Nested bottom-half locking for realtime kernels

By Jonathan Corbet
June 17, 2024

Software-interrupt handlers (also called "bottom halves") have a long history in the Linux kernel; for much of that history, developers have wished that they could go away. One of their unfortunate characteristics is that they can add unexpected latency to the execution of unrelated processes; this problem is felt especially acutely in the realtime-preemption community. The solution adopted there has created problems of its own, though; in response Sebastian Andrzej Siewior is proposing a new locking mechanism for realtime builds of the kernel that may have benefits for non-realtime users as well.

In normal kernel builds, a software-interrupt handler will run, if needed, at the earliest opportunity that the kernel finds; usually, that is immediately after the completion of a hardware-interrupt handler or on return from the kernel to user space. Either way, software-interrupt handling can delay the execution of a process that may have nothing to do with the creation of that interrupt.

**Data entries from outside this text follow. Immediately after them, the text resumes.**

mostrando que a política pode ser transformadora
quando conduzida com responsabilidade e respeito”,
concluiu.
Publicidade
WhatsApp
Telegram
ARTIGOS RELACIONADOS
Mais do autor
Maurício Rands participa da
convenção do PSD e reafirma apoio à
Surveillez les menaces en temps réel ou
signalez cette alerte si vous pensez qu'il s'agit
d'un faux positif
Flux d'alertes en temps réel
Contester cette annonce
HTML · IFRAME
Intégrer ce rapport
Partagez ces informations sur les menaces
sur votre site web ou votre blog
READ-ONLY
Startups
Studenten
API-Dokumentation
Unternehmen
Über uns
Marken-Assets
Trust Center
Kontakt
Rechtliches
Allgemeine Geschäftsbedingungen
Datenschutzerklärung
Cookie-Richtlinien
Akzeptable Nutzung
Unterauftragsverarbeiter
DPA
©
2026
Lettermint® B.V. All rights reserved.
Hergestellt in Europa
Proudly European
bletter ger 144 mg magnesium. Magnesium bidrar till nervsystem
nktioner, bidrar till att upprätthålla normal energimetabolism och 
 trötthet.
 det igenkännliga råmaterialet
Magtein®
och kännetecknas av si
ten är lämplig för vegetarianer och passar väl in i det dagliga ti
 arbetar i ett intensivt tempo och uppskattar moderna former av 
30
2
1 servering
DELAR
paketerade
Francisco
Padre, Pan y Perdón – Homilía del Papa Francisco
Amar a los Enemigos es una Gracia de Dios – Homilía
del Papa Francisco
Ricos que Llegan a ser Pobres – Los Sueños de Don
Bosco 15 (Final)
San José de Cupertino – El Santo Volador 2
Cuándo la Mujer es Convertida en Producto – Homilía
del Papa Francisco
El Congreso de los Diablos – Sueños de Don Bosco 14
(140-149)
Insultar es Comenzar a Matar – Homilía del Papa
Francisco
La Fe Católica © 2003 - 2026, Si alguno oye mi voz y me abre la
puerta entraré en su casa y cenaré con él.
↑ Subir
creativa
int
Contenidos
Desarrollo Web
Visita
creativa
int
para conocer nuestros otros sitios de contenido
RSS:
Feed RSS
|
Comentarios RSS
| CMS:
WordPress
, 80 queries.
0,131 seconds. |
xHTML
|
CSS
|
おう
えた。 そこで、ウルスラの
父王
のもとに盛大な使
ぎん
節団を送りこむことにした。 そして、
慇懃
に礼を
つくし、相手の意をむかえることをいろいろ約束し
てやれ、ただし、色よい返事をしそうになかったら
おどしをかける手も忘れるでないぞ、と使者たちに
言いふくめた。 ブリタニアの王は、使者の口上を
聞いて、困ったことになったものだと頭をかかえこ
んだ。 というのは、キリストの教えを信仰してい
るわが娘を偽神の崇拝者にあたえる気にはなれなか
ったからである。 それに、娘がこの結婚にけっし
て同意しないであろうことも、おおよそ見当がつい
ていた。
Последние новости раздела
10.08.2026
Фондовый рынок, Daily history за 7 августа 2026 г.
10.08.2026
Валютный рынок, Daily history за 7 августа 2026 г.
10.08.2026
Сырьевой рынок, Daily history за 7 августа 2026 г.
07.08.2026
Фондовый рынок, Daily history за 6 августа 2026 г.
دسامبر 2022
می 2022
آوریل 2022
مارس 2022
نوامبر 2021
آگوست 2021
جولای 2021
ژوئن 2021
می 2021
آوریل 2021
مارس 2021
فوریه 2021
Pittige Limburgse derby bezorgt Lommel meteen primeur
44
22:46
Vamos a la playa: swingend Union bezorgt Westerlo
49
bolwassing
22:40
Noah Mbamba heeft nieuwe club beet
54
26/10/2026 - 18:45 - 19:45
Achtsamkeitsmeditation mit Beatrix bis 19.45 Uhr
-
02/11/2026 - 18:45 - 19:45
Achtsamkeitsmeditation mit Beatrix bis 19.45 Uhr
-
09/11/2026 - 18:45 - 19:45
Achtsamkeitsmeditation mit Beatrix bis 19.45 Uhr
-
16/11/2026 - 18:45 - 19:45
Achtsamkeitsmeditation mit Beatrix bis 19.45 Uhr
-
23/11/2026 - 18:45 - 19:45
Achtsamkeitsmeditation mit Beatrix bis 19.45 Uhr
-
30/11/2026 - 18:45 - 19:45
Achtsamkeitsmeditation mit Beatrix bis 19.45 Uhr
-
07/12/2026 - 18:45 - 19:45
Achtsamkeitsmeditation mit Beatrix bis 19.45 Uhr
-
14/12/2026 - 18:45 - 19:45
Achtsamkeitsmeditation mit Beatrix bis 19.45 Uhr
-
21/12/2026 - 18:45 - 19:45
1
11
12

For most systems, that delay is not usually a problem, but realtime kernels are all about response time; a badly timed software-interrupt handler has the potential to cause a realtime task to miss its deadline.

It turns out that the realtime developers are firmly of the opinion that they have not worked on that project for over two decades just to be thwarted by a software-interrupt handler. So those handlers have been made preemptible like nearly everything else in realtime kernels. That change only addresses part of the problem, though. The kernel makes heavy use of per-CPU variables as a way of avoiding contention between processors; as long as no other CPU can access a memory location, there will be no contention for it, and no need for locking to ensure mutual exclusion. Except, of course, if a software-interrupt handler runs and tries to access the same data.

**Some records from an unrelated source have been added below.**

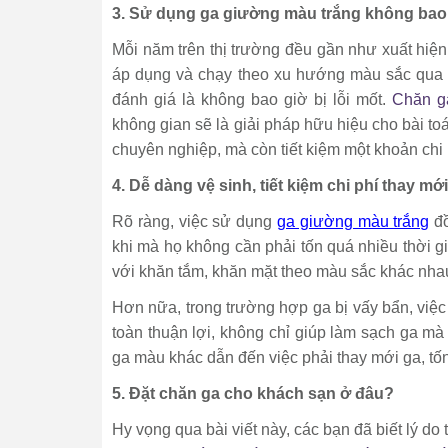
3. Sử dụng ga giường màu trắng không bao 
Mỗi năm trên thị trường đều gần như xuất hiện 
áp dụng và chạy theo xu hướng màu sắc qua 
đánh giá là không bao giờ bị lỗi mốt.
Chăn g
không gian sẽ là giải pháp hữu hiệu cho bài t
chuyên nghiệp, mà còn tiết kiệm một khoản chi p
4. Dễ dàng vệ sinh, tiết kiệm chi phí thay mới
Rõ ràng, việc sử dụng
ga giường màu trắng
đồ
khi mà họ không cần phải tốn quá nhiều thời gi
với khăn tắm, khăn mặt theo màu sắc khác nhau 
Hơn nữa, trong trường hợp ga bị vấy bẩn, việc
toàn thuận lợi, không chỉ giúp làm sạch ga mà
ga màu khác dẫn đến việc phải thay mới ga, tốn
5. Đặt chăn ga cho khách sạn ở đâu?
Hy vọng qua bài viết này, các bạn đã biết lý do 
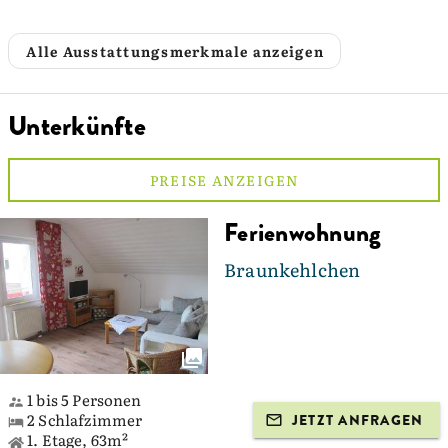
Alle Ausstattungsmerkmale anzeigen
Unterkünfte
PREISE ANZEIGEN
Ferienwohnung
Braunkehlchen
1 bis 5 Personen
2 Schlafzimmer
JETZT ANFRAGEN
1. Etage, 63m²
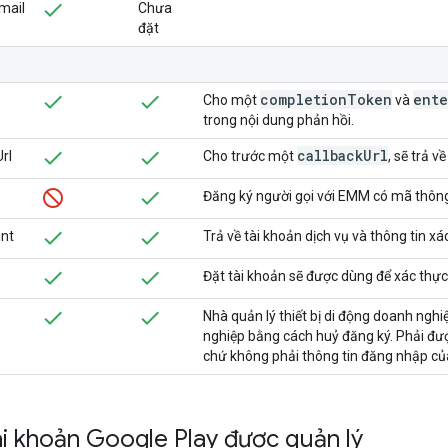
mail
Chưa
đặt
completion
Token
ente
Cho một
và
trong nội dung phản hồi.
callback
Url
rl
Cho trước một
, sẽ trả 
Đăng ký người gọi với EMM có mã thông
nt
Trả về tài khoản dịch vụ và thông tin xá
Đặt tài khoản sẽ được dùng để xác thực
Nhà quản lý thiết bị di động doanh nghiệ
nghiệp bằng cách huỷ đăng ký. Phải đ
chứ không phải thông tin đăng nhập củ
i khoản Google Play được quản lý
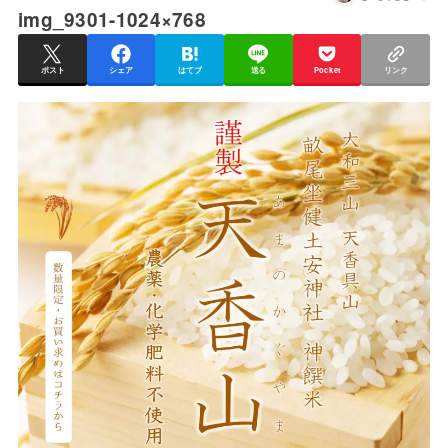
img_9301-1024×768
ポスト
シェア
はてブ
送る
Pocket
リンク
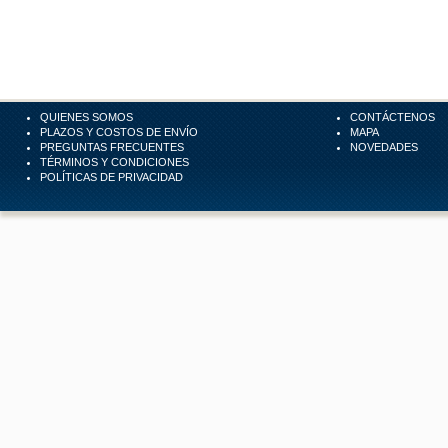
QUIENES SOMOS
CONTÁCTENOS
PLAZOS Y COSTOS DE ENVÍO
MAPA
PREGUNTAS FRECUENTES
NOVEDADES
TÉRMINOS Y CONDICIONES
POLÍTICAS DE PRIVACIDAD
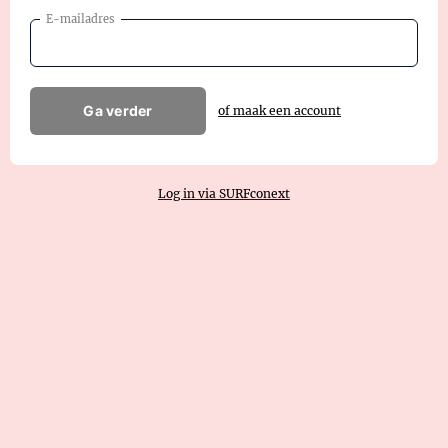
E-mailadres
Ga verder
of maak een account
Log in via SURFconext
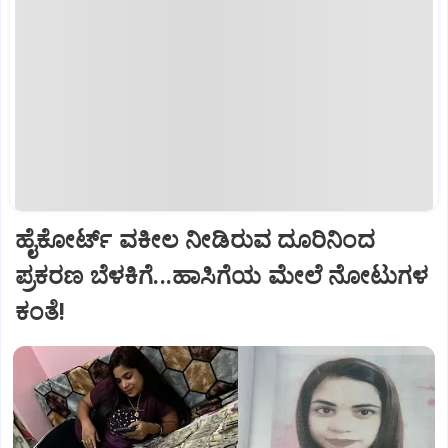
ಹೈಕೋರ್ಟ್‌ ವಕೀಲ ನೀಡಿರುವ ದೂರಿನಿಂದ
ಪ್ರಕರಣ ಬೆಳಕಿಗೆ...ಹಾಸಿಗೆಯ ಮೇಲೆ ನೋಟುಗಳ
ಕಂತೆ!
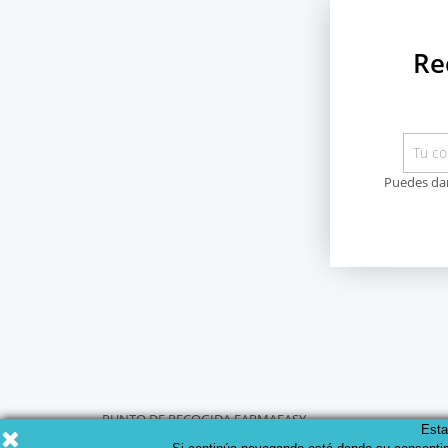
Re
Puedes dar
PUNTO DE RECOGIDA FARMAEASY
Esta
Gran Vía de les Corts Catalanes 566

To avoid such problems, kernel code can call local_bh_disable(), which blocks the execution of software-interrupt handlers until local_bh_enable() is called. A call to local_bh_disable() will also disable preemption and migration for the running task, ensuring that it has sole access to the CPU during its critical section. That solves the problem of racing with software-interrupt handlers (or any other kernel code) on the same CPU, but creates another latency problem for realtime kernels; as long as preemption is disabled, a higher-priority process cannot run on that CPU, once again threatening to increase latency for that higher-priority process.

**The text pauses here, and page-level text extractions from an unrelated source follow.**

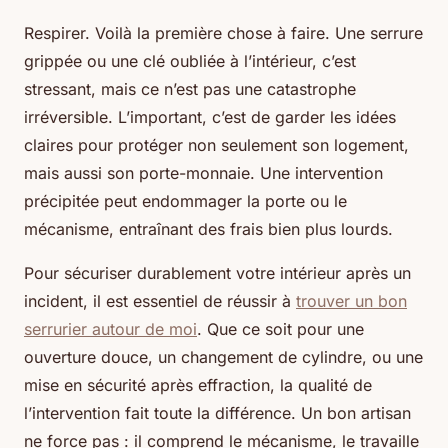
Respirer. Voilà la première chose à faire. Une serrure
grippée ou une clé oubliée à l’intérieur, c’est
stressant, mais ce n’est pas une catastrophe
irréversible. L’important, c’est de garder les idées
claires pour protéger non seulement son logement,
mais aussi son porte-monnaie. Une intervention
précipitée peut endommager la porte ou le
mécanisme, entraînant des frais bien plus lourds.
Pour sécuriser durablement votre intérieur après un
incident, il est essentiel de réussir à
trouver un bon
serrurier autour de moi
. Que ce soit pour une
ouverture douce, un changement de cylindre, ou une
mise en sécurité après effraction, la qualité de
l’intervention fait toute la différence. Un bon artisan
ne force pas : il comprend le mécanisme, le travaille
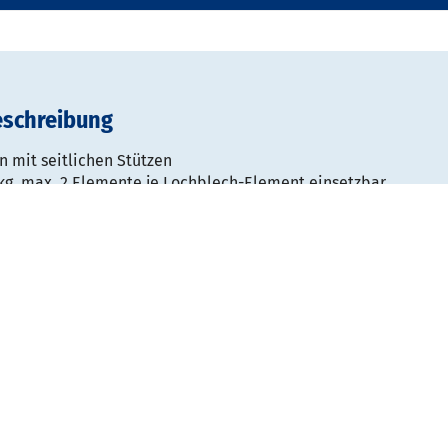
eschreibung
 mit seitlichen Stützen
5 kg, max. 2 Elemente je Lochblech-Element einsetzbar
n
rdnerstützen
0 x T 300 mm
max. 15 kg
emente je Lochblech-Element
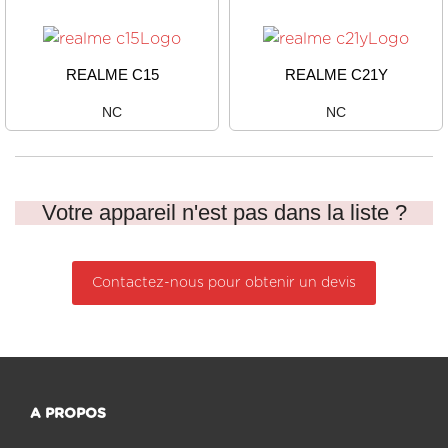
REALME C15
REALME C21Y
NC
NC
Votre appareil n'est pas dans la liste ?
Contactez-nous pour obtenir un devis
A PROPOS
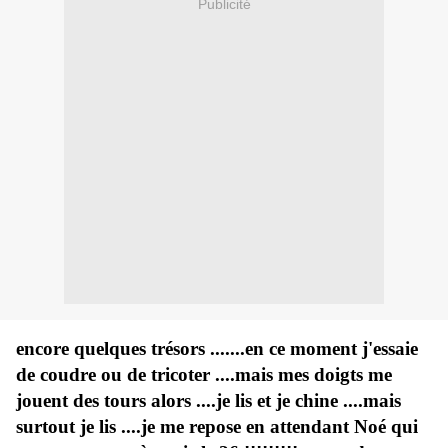
Publicité
encore quelques trésors .......en ce moment j'essaie
de coudre ou de tricoter ....mais mes doigts me
jouent des tours alors ....je lis et je chine ....mais
surtout je lis ....je me repose en attendant Noé qui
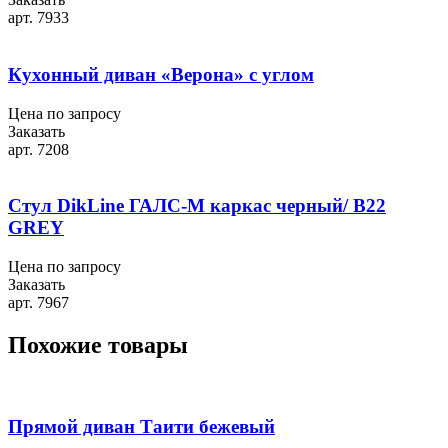
арт. 7933
Кухонный диван «Верона» с углом
Цена по запросу
Заказать
арт. 7208
Стул DikLine ГАЛС-М каркас черный/ B22
GREY
Цена по запросу
Заказать
арт. 7967
Похожие товары
Прямой диван Таити бежевый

The solution to that problem in the realtime tree is to make tasks preemptible while software-interrupt handlers are disabled. But, since a task may be depending on local_bh_disable() to keep other tasks from accessing its per-CPU data, local_bh_disable() takes a per-CPU lock on realtime kernels. As a result, only one task can be running with software interrupts disabled on any given CPU at a time.

But, it almost goes without saying, there is another problem. If a low-priority process enters a local_bh_disable() section, it can be preempted within that section and prevented from executing (and restoring software interrupts) for a long time. That could block a higher-priority process from completing a local_bh_disable() call of its own. It is, in other words, a classic priority-inversion situation. Here, the problem is worsened by the fact that, in all likelihood, there is no actual contention between the two tasks; they are probably calling local_bh_disable() to protect entirely different data.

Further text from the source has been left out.